Question

In Exercises \(21-24\) , solve the initial value problem using the Fundamental Theorem. (Your answer will contain a definite integral.) \(F^{\prime}(x)=e^{\cos x}\) and \(F(2)=9\)

Short answer

The function \(F(x)\) that solves the initial value problem is \(F(x) = \int e^{\cos x} dx + 9\).

Step-by-step solution

Integrate \(F'(x)\)

The formula \(F'(x) = e^{\cos x}\) is provided. To get \(F(x)\), we need to integrate \(F'(x)\). That gives us \(F(x) = \int e^{\cos x} dx + C\), where \(C\) is the constant of integration. However, we can't simplify the integral \(\int e^{\cos x} dx\) any further, so we'll leave it as such.

Use the initial condition to find \(C\)

We're told that \(F(2) = 9\). This means that when we substitute \(x = 2\) into our formula for \(F(x)\), the result should be \(9\). Plugging in these values gives \(9 = \int_2^2 e^{\cos x} dx + C\). Notice that the definite integral from any number to itself is always zero, so we get that \(9=C\).

Write the function \(F(x)\)

Now that we have \(C = 9\), we can substitute this back into our formula for \(F(x)\), obtaining that \(F(x) = \int e^{\cos x} dx + 9\). This is the equation of the function \(F\) that satisfies the initial value problem.

Key concepts

Fundamental Theorem of Calculus

The Fundamental Theorem of Calculus links the concept of differentiation with that of integration. It's essentially the bridge that connects these two primary operations in calculus. It has two parts: the first part states that if we have a continuous function, the integral of its derivative over an interval is equal to the difference between the values of the original function at the endpoints of the interval.

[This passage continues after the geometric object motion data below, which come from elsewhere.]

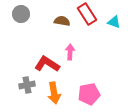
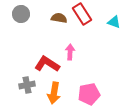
red rectangle: moved 5 px left
brown semicircle: moved 3 px left, 3 px up
orange arrow: rotated 20 degrees clockwise
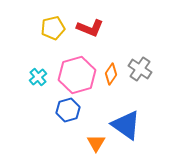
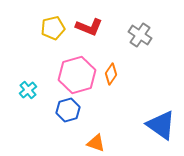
red L-shape: moved 1 px left, 1 px up
gray cross: moved 34 px up
cyan cross: moved 10 px left, 13 px down
blue triangle: moved 35 px right
orange triangle: rotated 42 degrees counterclockwise
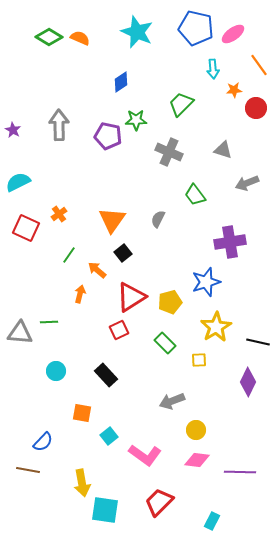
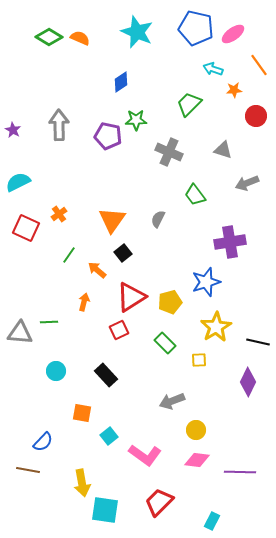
cyan arrow at (213, 69): rotated 114 degrees clockwise
green trapezoid at (181, 104): moved 8 px right
red circle at (256, 108): moved 8 px down
orange arrow at (80, 294): moved 4 px right, 8 px down
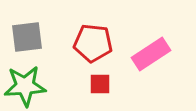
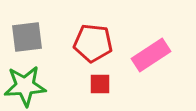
pink rectangle: moved 1 px down
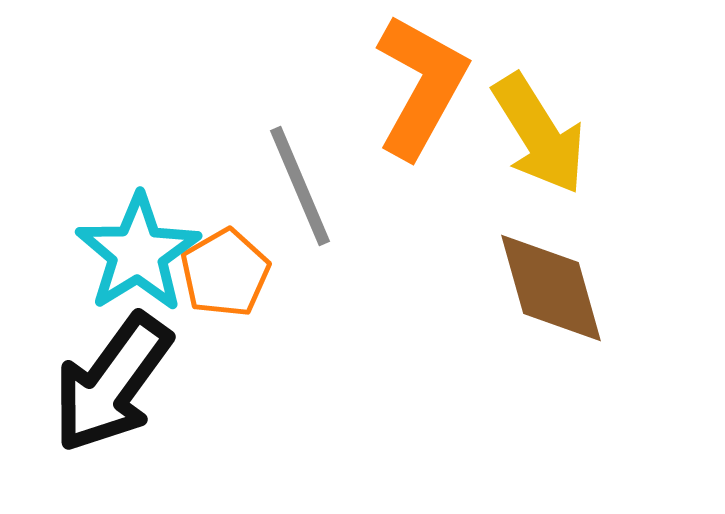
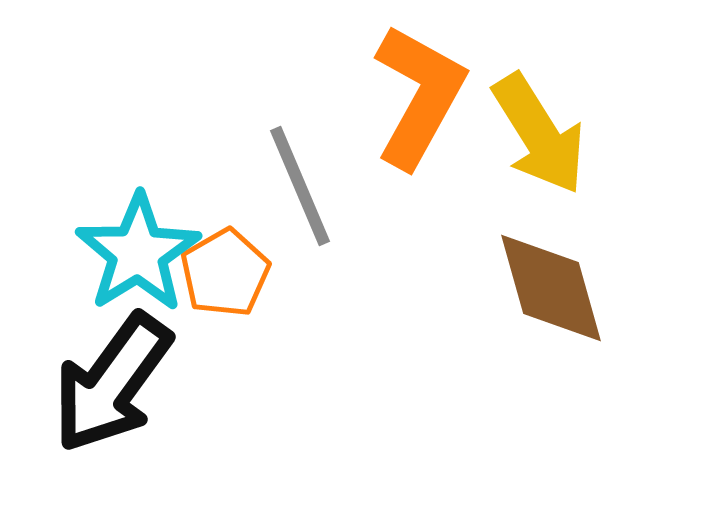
orange L-shape: moved 2 px left, 10 px down
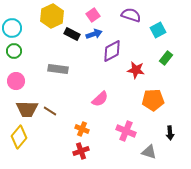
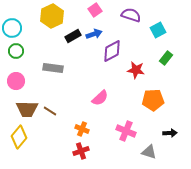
pink square: moved 2 px right, 5 px up
black rectangle: moved 1 px right, 2 px down; rotated 56 degrees counterclockwise
green circle: moved 2 px right
gray rectangle: moved 5 px left, 1 px up
pink semicircle: moved 1 px up
black arrow: rotated 88 degrees counterclockwise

This means, symbolically, if we have a function f(x) that is continuous and its derivative f'(x), and F(x) is the antiderivative of f(x), then:

\[\begin{equation}F(b) - F(a) = \right.\int_a^b f'(x) \,dx\right.\end{equation}\]where a and b define the interval. The second part, which is particularly useful in solving the initial value problems, tells us that the integral of a function from a to x can be used to define another function F(x), which is the antiderivative of the original function, with F'(x) = f(x). In the context of an initial value problem like the exercise provided, this theorem allows us to derive the function F(x) by integrating the derivative F'(x), and then apply the initial condition to solve for any constants.

Definite Integral

A definite integral is a concept that represents the area under the curve of a function, bounded between two specific values, often referred to as the limits of integration. In mathematics, when we write

\[\begin{equation}\int_a^b f(x) \,dx\right.\end{equation}\]we are referring to the definite integral of the function f(x) from point a to b. The value of a definite integral is a number that represents the total accumulation of the quantity defined by f(x) over the interval [a, b].

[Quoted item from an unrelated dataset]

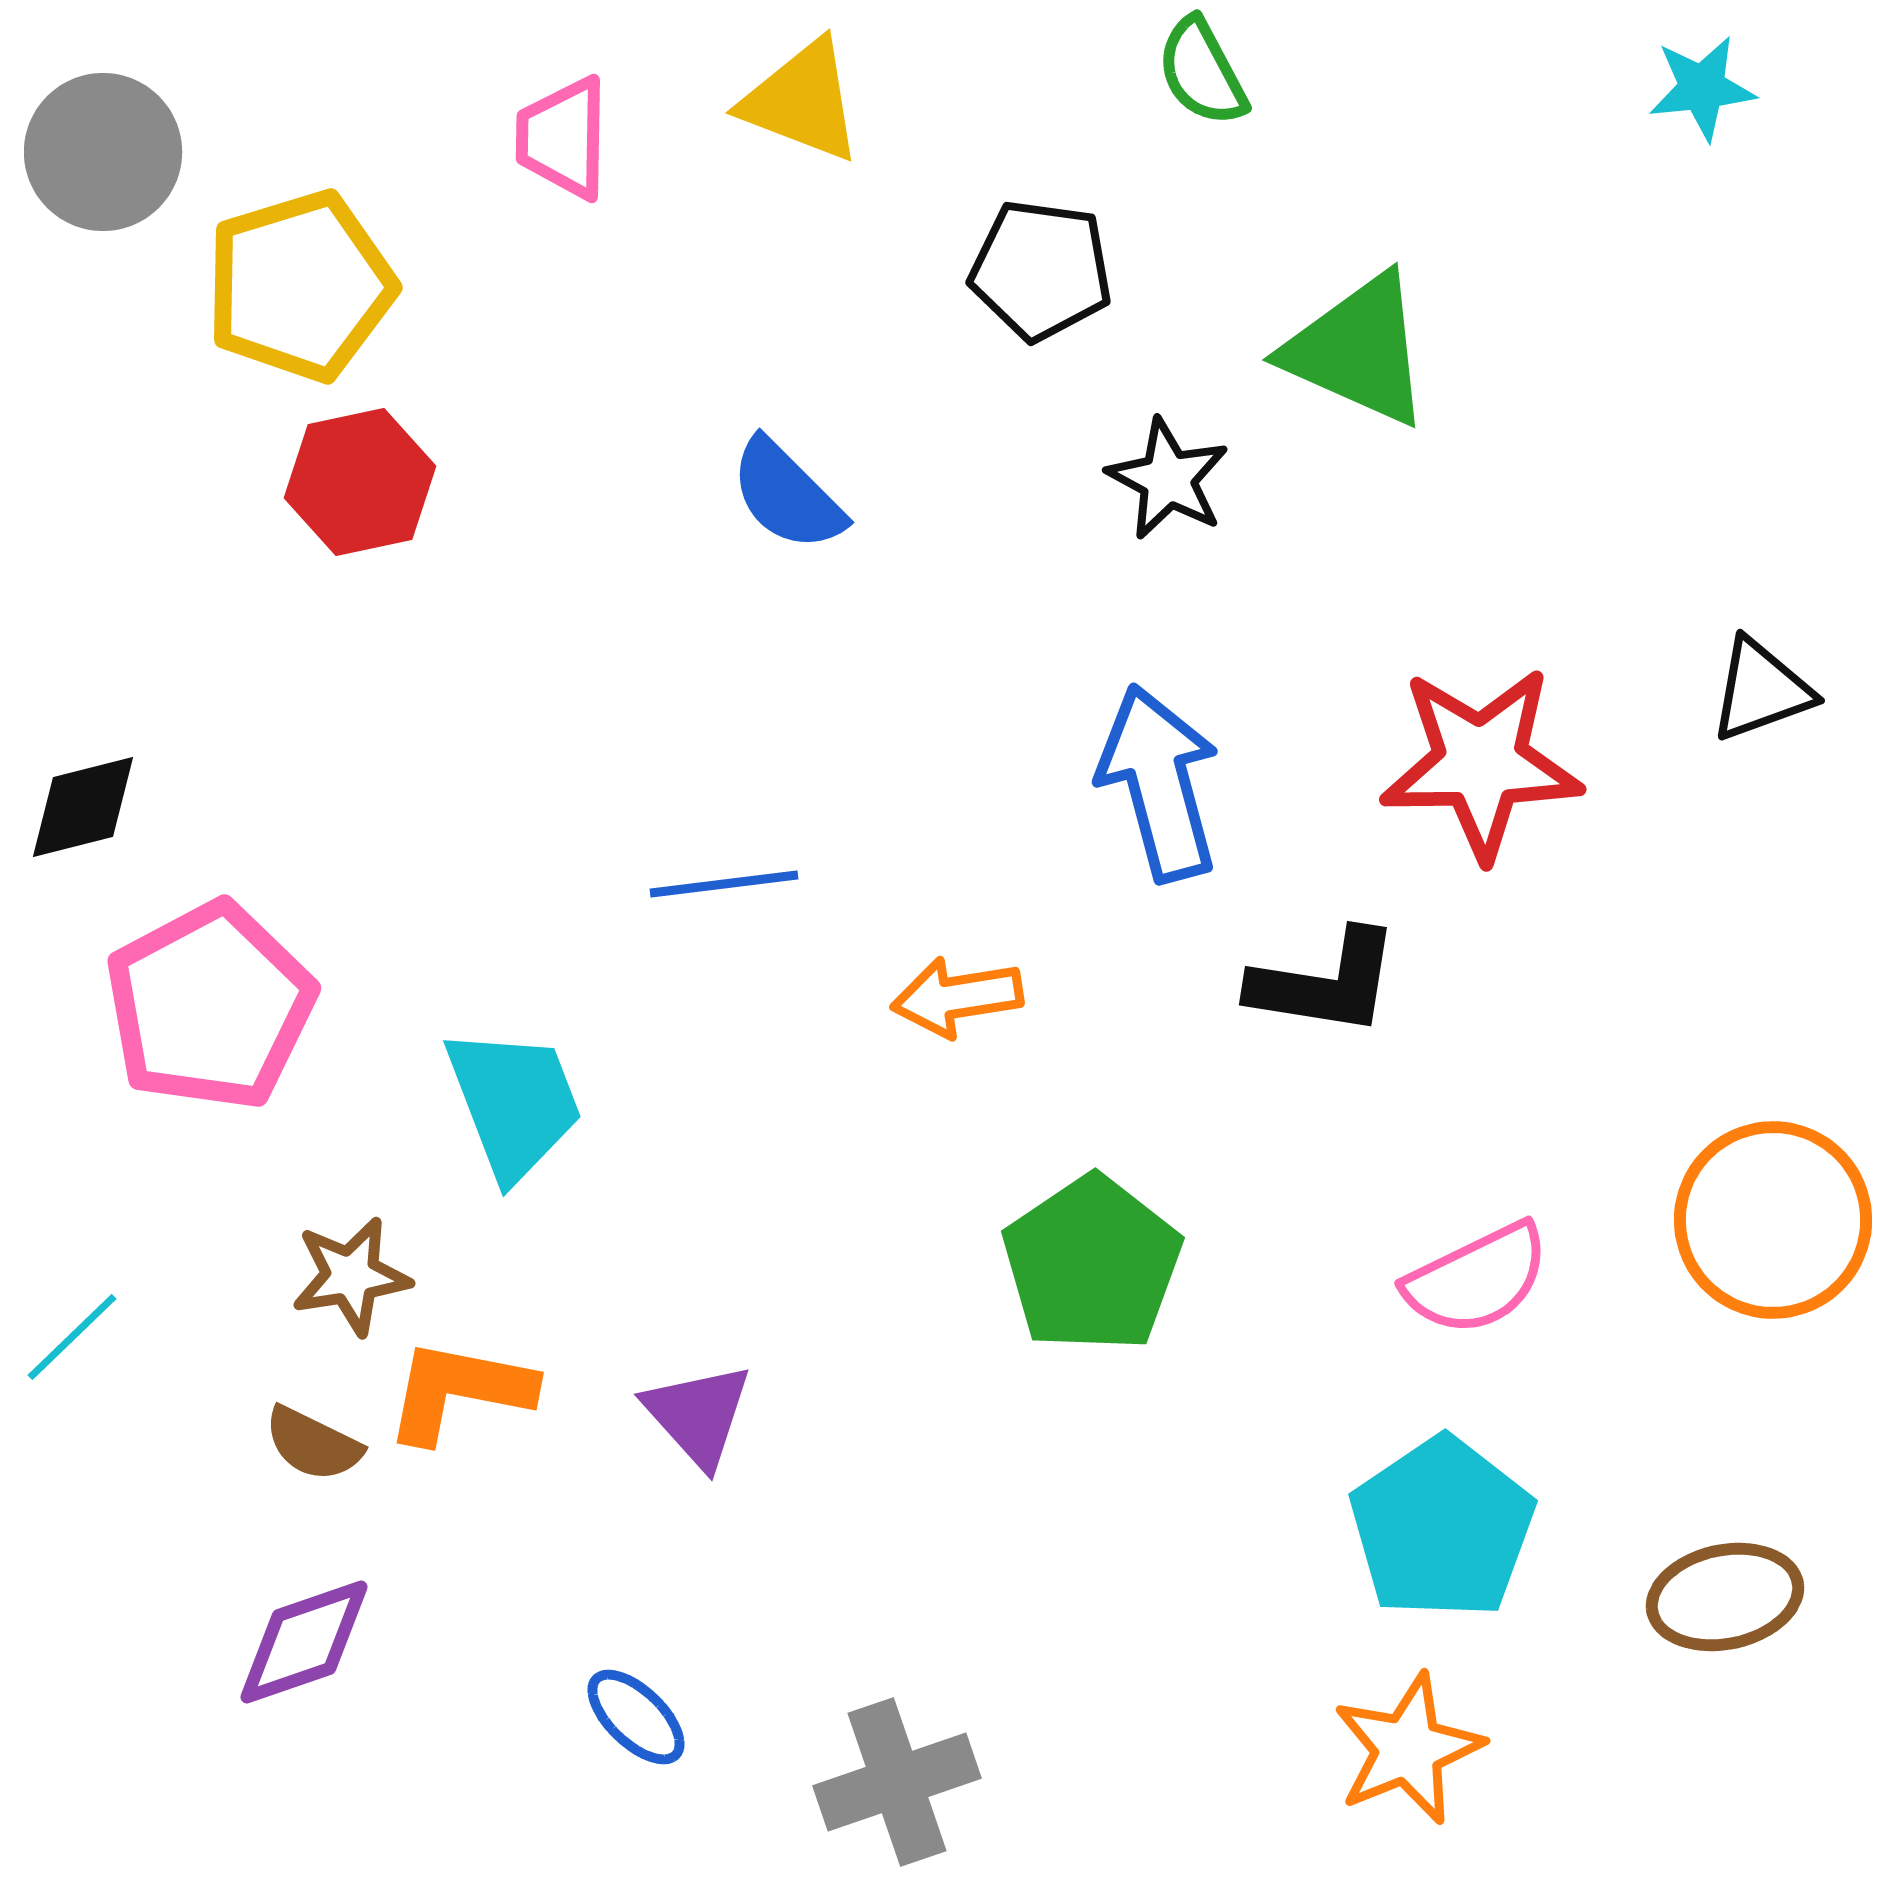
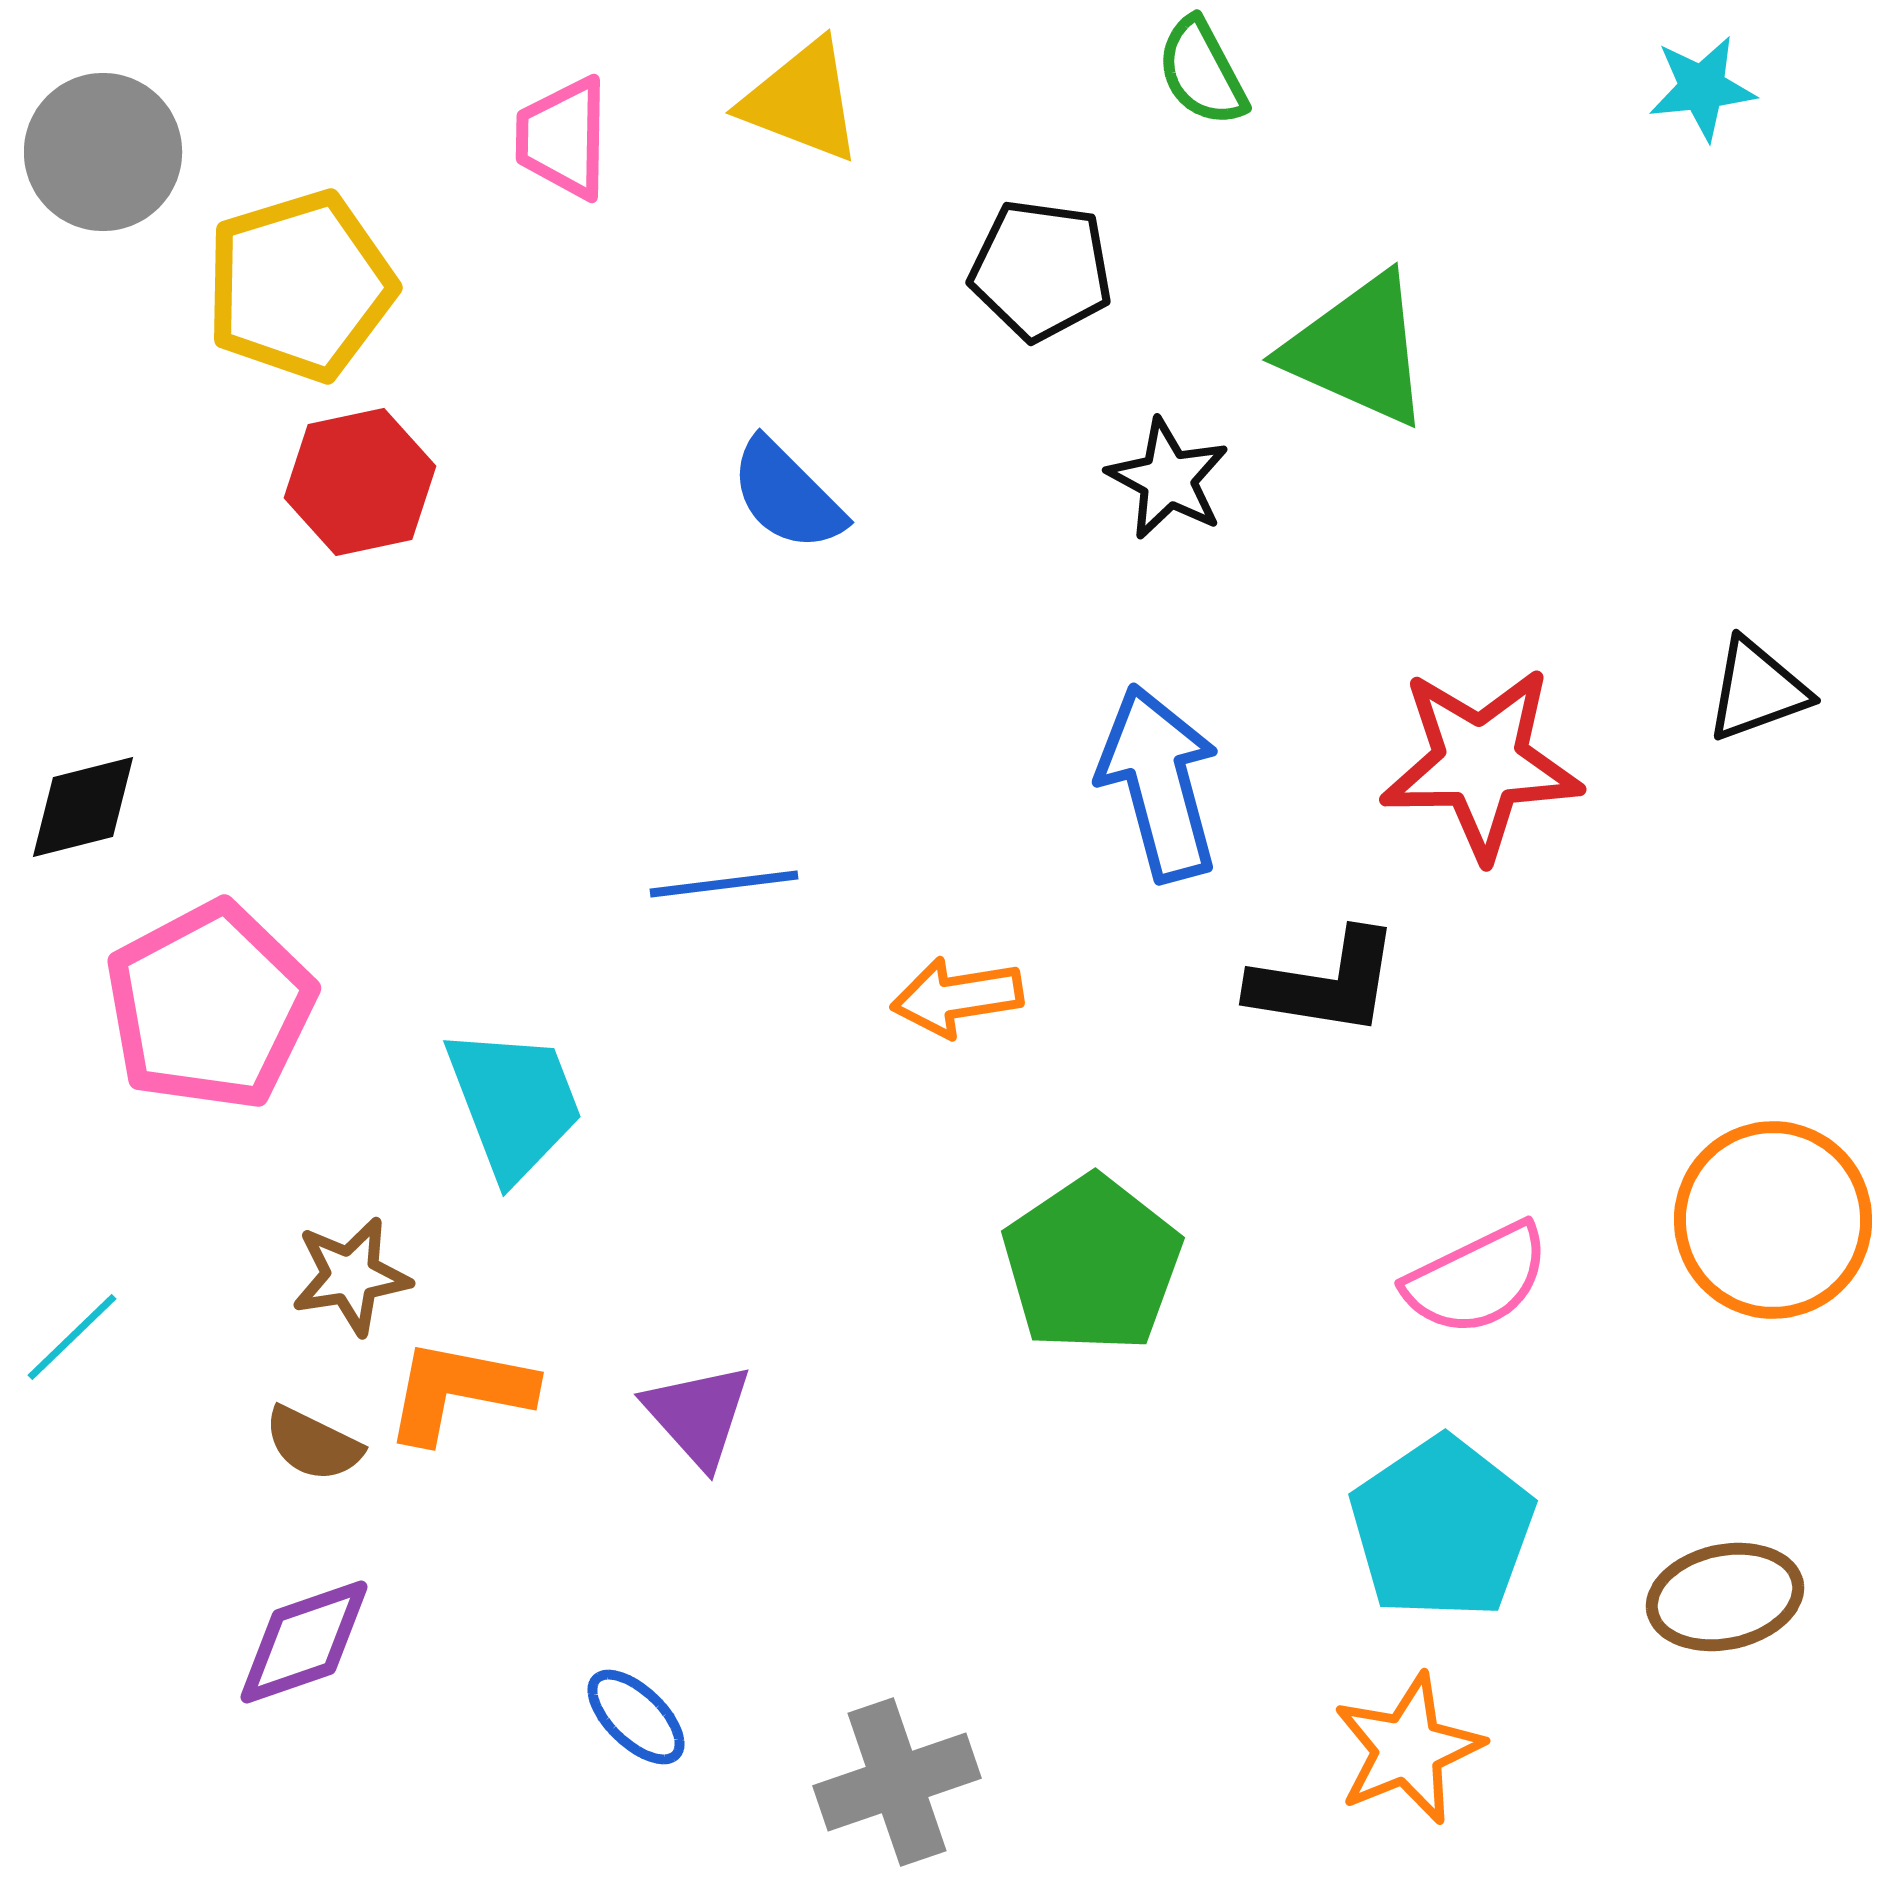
black triangle: moved 4 px left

In the context of the initial value problem given in the exercise, understanding definite integrals helps us to find the specific value of the antiderivative function at a point given the initial conditions. It is worth noting that the definite integral from any number to the same number is always zero, as there is no 'width' of an interval to measure the area under the curve. That's why in the solution, the definite integral from 2 to 2 is zero, which simplifies the process of finding the constant of integration.

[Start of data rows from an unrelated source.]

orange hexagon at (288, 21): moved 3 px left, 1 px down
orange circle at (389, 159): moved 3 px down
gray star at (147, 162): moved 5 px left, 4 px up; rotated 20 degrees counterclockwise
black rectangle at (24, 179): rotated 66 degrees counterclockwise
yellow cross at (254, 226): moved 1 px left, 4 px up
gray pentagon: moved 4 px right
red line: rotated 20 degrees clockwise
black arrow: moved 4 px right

Integration of Exponential Functions

The integration of exponential functions involves finding the antiderivative of functions that have the exponential function e raised to a power. The exponential function e^x has a unique property in calculus: it is its own derivative. This makes finding the antiderivative quite straightforward:

\[\begin{equation}\int e^x \,dx = e^x + C\right.\end{equation}\]where C is the constant of integration. However, integrating exponential functions becomes more challenging when the exponent is a function of x, such as e^{g(x)}. In general, we would need to use the method of substitution if g(x) has a simple derivative we can work with. In our given exercise, though, the integral

\[\begin{equation}\int e^{\cos x} \,dx\right.\end{equation}\]does not have an elementary antiderivative. Therefore, we keep it in its integral form in the final solution. In situations where the exponential function is more complex, like in our exercise, recognizing that not all integrals have closed-form solutions is vital. Sometimes, expressing the function as an indefinite integral is the most precise way to represent the antiderivative.